__What to produce__: Retype exactly what appears below from the line containing "For every named target in this 708×2576" down to the line containing "Accept All (449, 1315)", keeping both end lines. Do not include pictures.

__Recorded data__:
== Segment start ==
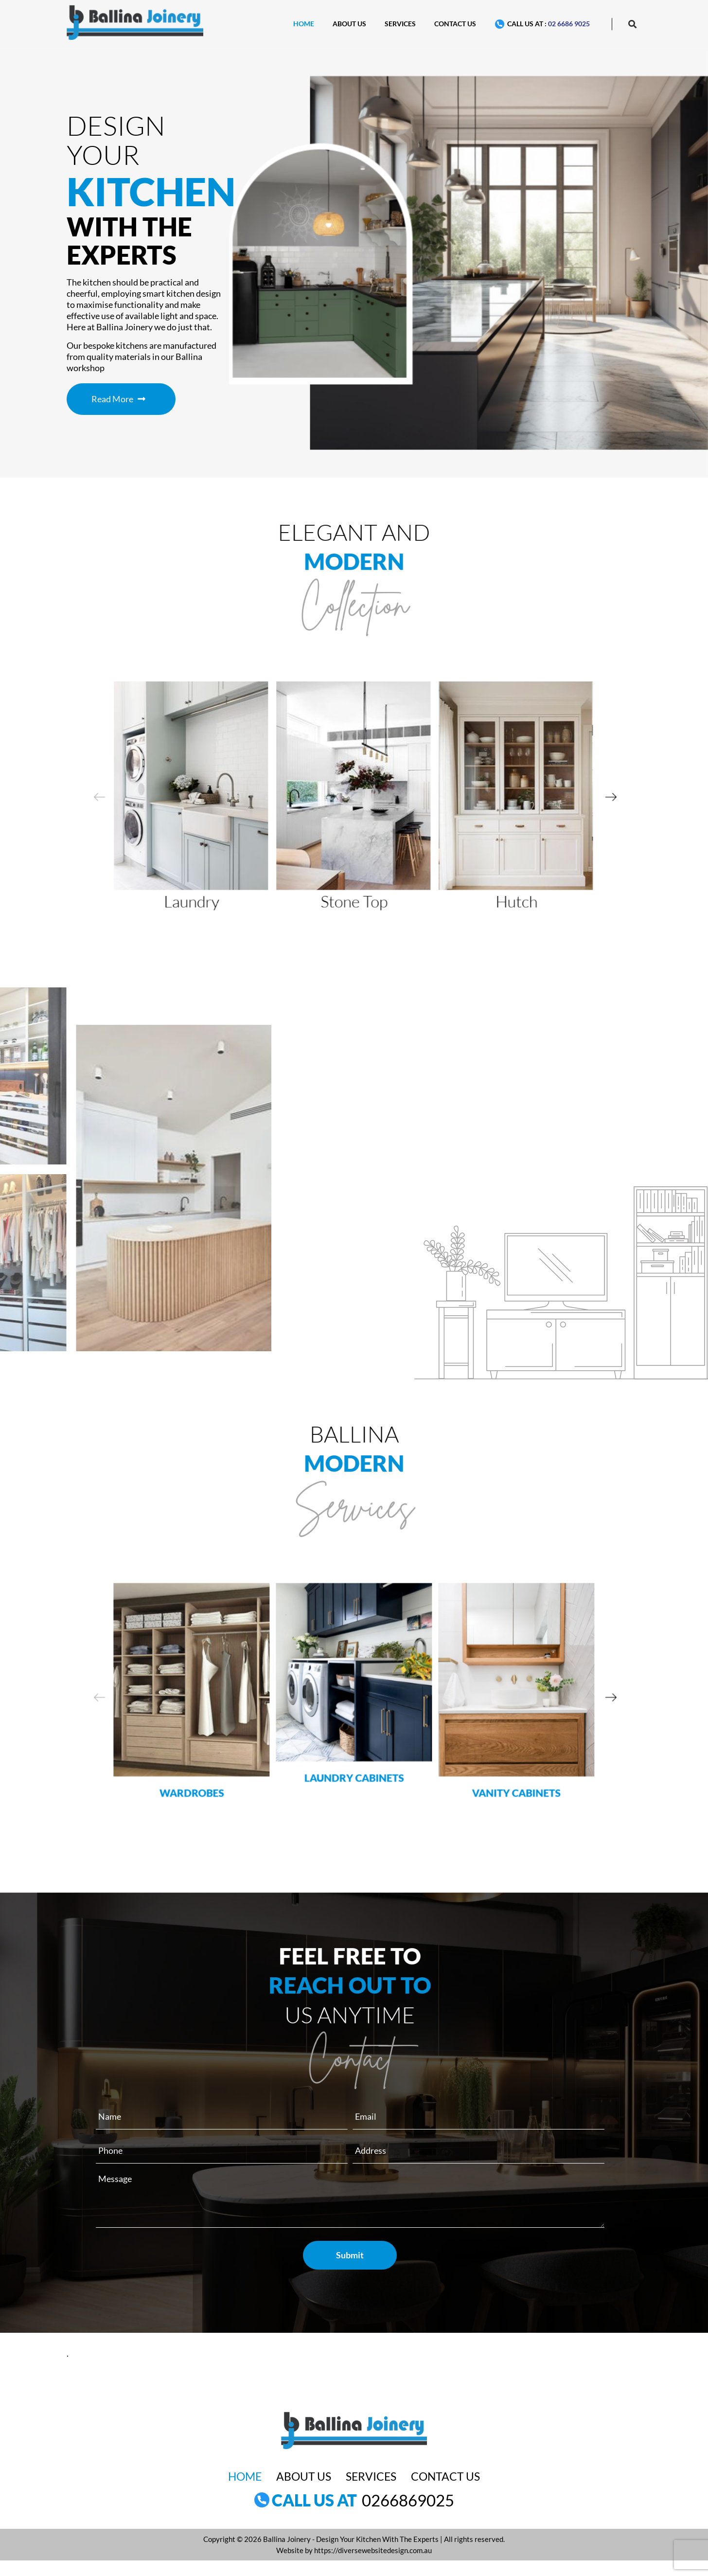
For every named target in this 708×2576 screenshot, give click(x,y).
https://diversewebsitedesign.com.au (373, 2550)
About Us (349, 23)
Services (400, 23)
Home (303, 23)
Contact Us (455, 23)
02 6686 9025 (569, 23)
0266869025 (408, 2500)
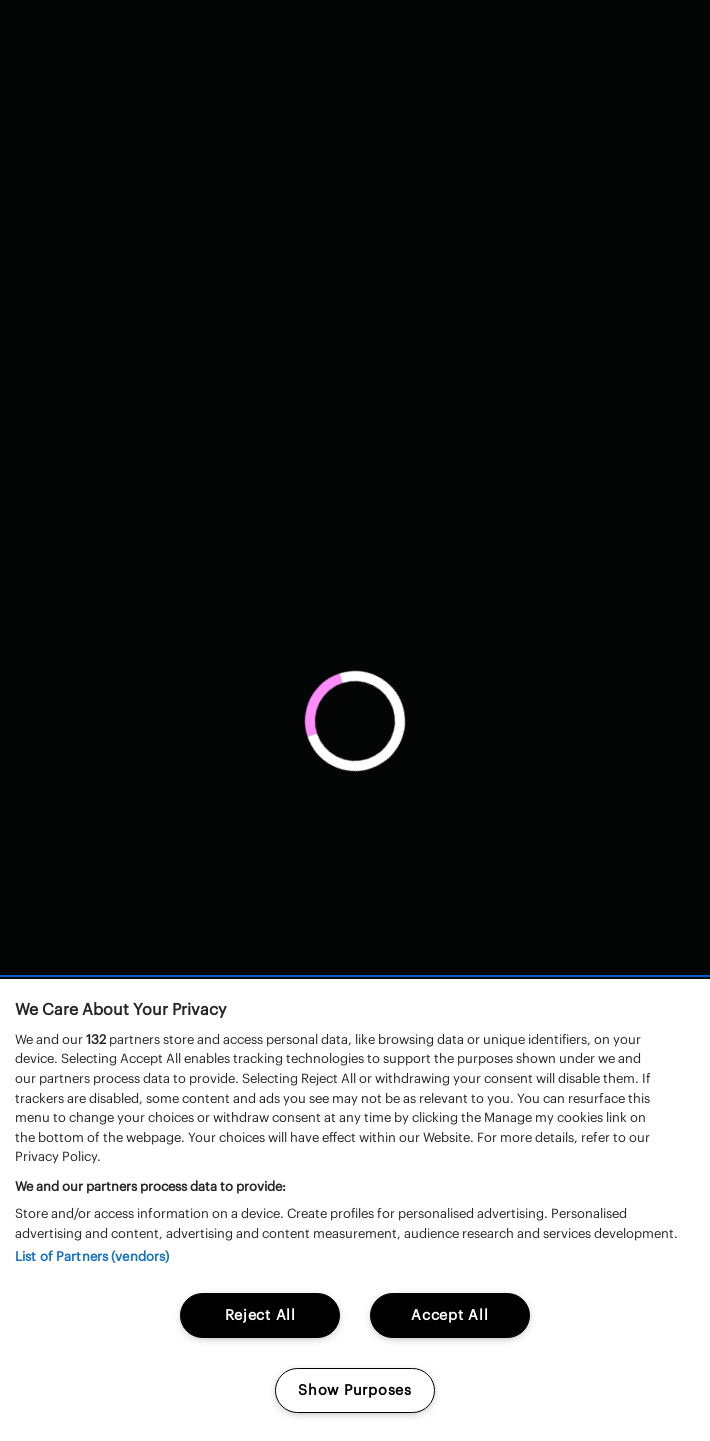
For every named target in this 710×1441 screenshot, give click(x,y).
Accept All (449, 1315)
== Segment end ==
== Segment start ==
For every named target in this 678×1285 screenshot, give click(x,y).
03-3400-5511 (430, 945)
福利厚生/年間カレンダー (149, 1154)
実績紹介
== Segment end ==
__Answer to this exercise__:
For every named target in this 708×2576 screenshot, give click(x,y).
https://diversewebsitedesign.com.au (373, 2550)
About Us (349, 23)
Services (400, 23)
Home (303, 23)
Contact Us (455, 23)
02 6686 9025 (569, 23)
0266869025 (408, 2500)
For every named target in this 710×1441 screenshot, give click(x,y).
Accept All (449, 1315)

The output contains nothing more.